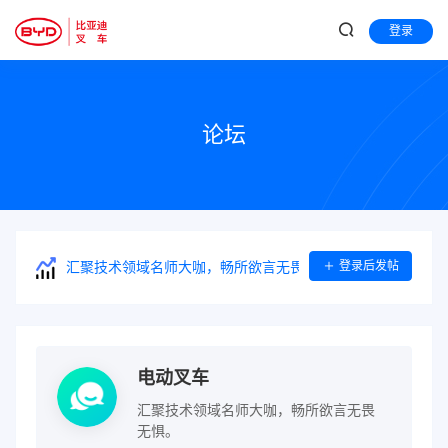
登录
论坛
登录后发帖
汇聚技术领域名师大咖，畅所欲言无畏无惧。
电动叉车
汇聚技术领域名师大咖，畅所欲言无畏
无惧。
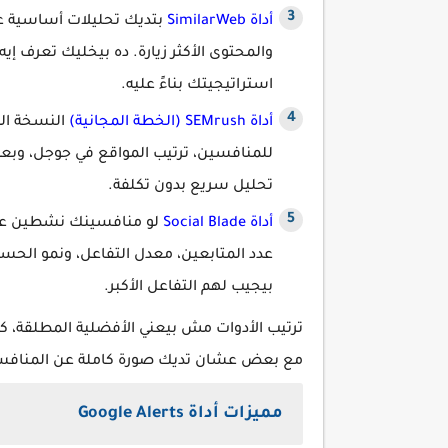
أداة SimilarWeb
بتديك تحليلات أساسية عن
والمحتوى الأكثر زيارة. ده بيخليك تعرف 
استراتيجيتك بناءً عليه.
أداة SEMrush (الخطة المجانية)
النسخة الم
للمنافسين، ترتيب المواقع في جوجل، وبعض ا
تحليل سريع بدون تكلفة.
أداة Social Blade
لو منافسينك نشطين على 
عدد المتابعين، معدل التفاعل، ونمو الحساب
بيجيب لهم التفاعل الأكبر.
ترتيب الأدوات مش بيعني الأفضلية المطلقة، كل
مع بعض عشان تديك صورة كاملة عن المنافسين
مميزات أداة Google Alerts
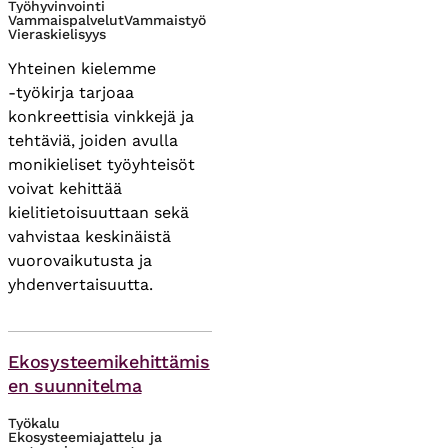
Työhyvinvointi
Vammaispalvelut
Vammaistyö
Vieraskielisyys
Yhteinen kielemme
‑työkirja tarjoaa
konkreettisia vinkkejä ja
tehtäviä, joiden avulla
monikieliset työyhteisöt
voivat kehittää
kielitietoisuuttaan sekä
vahvistaa keskinäistä
vuorovaikutusta ja
yhdenvertaisuutta.
Themes
Ekosysteemikehittämis
en suunnitelma
Työkalu
Ekosysteemiajattelu ja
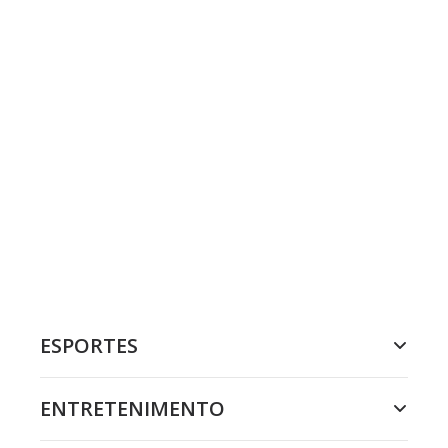
ESPORTES
ENTRETENIMENTO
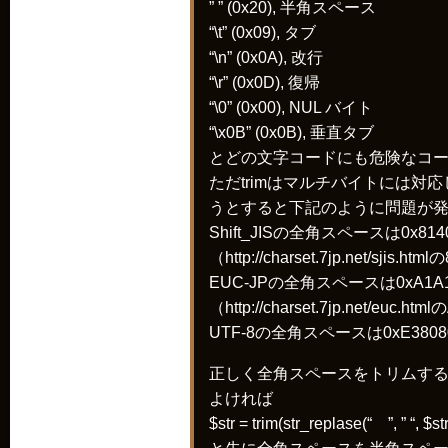
” ” (0x20), 半角スペース
“\t” (0x09), タブ
“\n” (0x0A), 改行
“\r” (0x0D), 復帰
“\0” (0x00), NUL バイト
“\x0B” (0x0B), 垂直タブ
とどの文字コードにも危険なコ
ただtrimはマルチバイトには
うとすると下記のように問題が
Shift_JISの全角スペースは0x
（http://charset.7jp.net/
EUC-JPの全角スペースは0xA
（http://charset.7jp.net
UTF-8の全角スペースは0xE38
正しく全角スペースをトリムするなら
よければ
$str = trim(str_replase(“ ”, ” “, $str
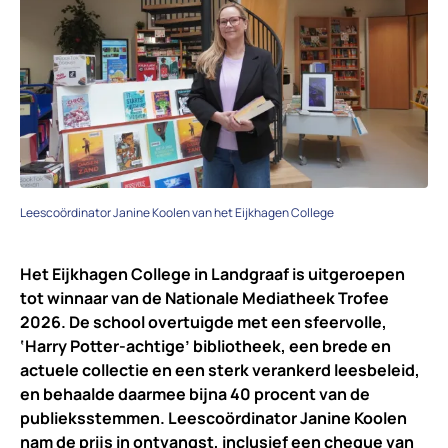
Leescoördinator Janine Koolen van het Eijkhagen College
Het Eijkhagen College in Landgraaf is uitgeroepen
tot winnaar van de Nationale Mediatheek Trofee
2026. De school overtuigde met een sfeervolle,
‘Harry Potter-achtige’ bibliotheek, een brede en
actuele collectie en een sterk verankerd leesbeleid,
en behaalde daarmee bijna 40 procent van de
publieksstemmen. Leescoördinator Janine Koolen
nam de prijs in ontvangst, inclusief een cheque van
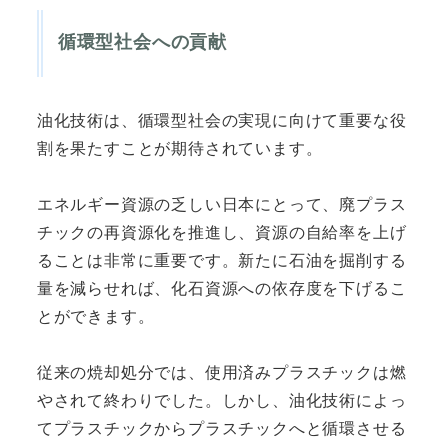
循環型社会への貢献
油化技術は、循環型社会の実現に向けて重要な役
割を果たすことが期待されています。
エネルギー資源の乏しい日本にとって、廃プラス
チックの再資源化を推進し、資源の自給率を上げ
ることは非常に重要です。新たに石油を掘削する
量を減らせれば、化石資源への依存度を下げるこ
とができます。
従来の焼却処分では、使用済みプラスチックは燃
やされて終わりでした。しかし、油化技術によっ
てプラスチックからプラスチックへと循環させる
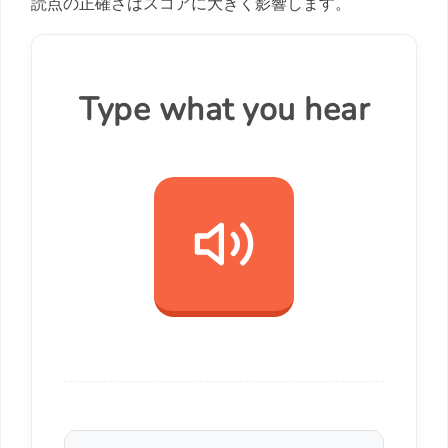
読点の正確さはスコアに大きく影響します。
Type what you hear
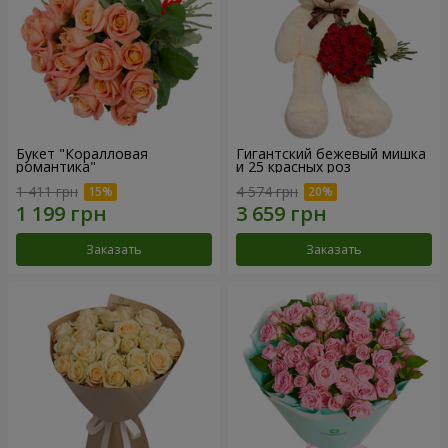
Букет "Коралловая
Гигантский бежевый мишка
романтика"
и 25 красных роз
1 411 грн
4 574 грн
Заказать
Заказать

§ **What the task requires**
For the listing above, say how many lines hold the string "ترتيب". Give only that number.

§ **Your response**
2